# YOUR ASSIGNMENT
Retype the data that follows exactly. No pictures belong in the copy.

- - - - -

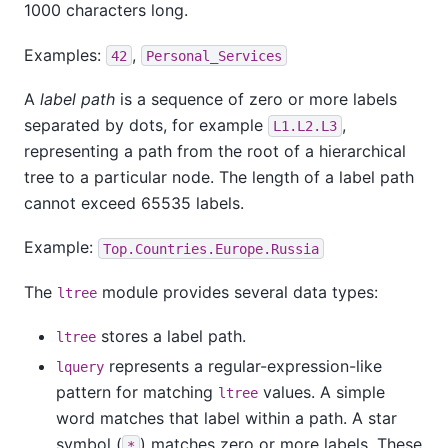
1000 characters long.
Examples:
,
42
Personal_Services
A
label path
is a sequence of zero or more labels
separated by dots, for example
,
L1.L2.L3
representing a path from the root of a hierarchical
tree to a particular node. The length of a label path
cannot exceed 65535 labels.
Example:
Top.Countries.Europe.Russia
The
module provides several data types:
ltree
stores a label path.
ltree
represents a regular-expression-like
lquery
pattern for matching
values. A simple
ltree
word matches that label within a path. A star
symbol (
) matches zero or more labels. These
*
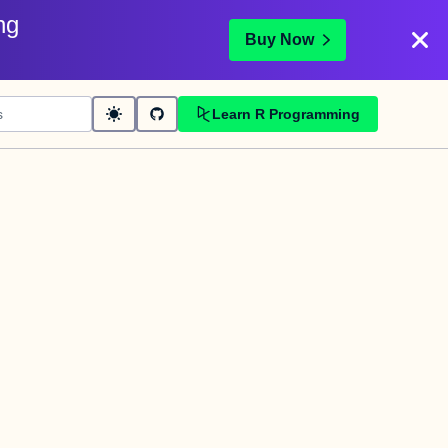
ng
Buy Now
Learn R Programming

- - - - -

# SOLUTION
1000 characters long.
Examples:
,
42
Personal_Services
A
label path
is a sequence of zero or more labels
separated by dots, for example
,
L1.L2.L3
representing a path from the root of a hierarchical
tree to a particular node. The length of a label path
cannot exceed 65535 labels.
Example:
Top.Countries.Europe.Russia
The
module provides several data types:
ltree
stores a label path.
ltree
represents a regular-expression-like
lquery
pattern for matching
values. A simple
ltree
word matches that label within a path. A star
symbol (
) matches zero or more labels. These
*
ng
Buy Now
Learn R Programming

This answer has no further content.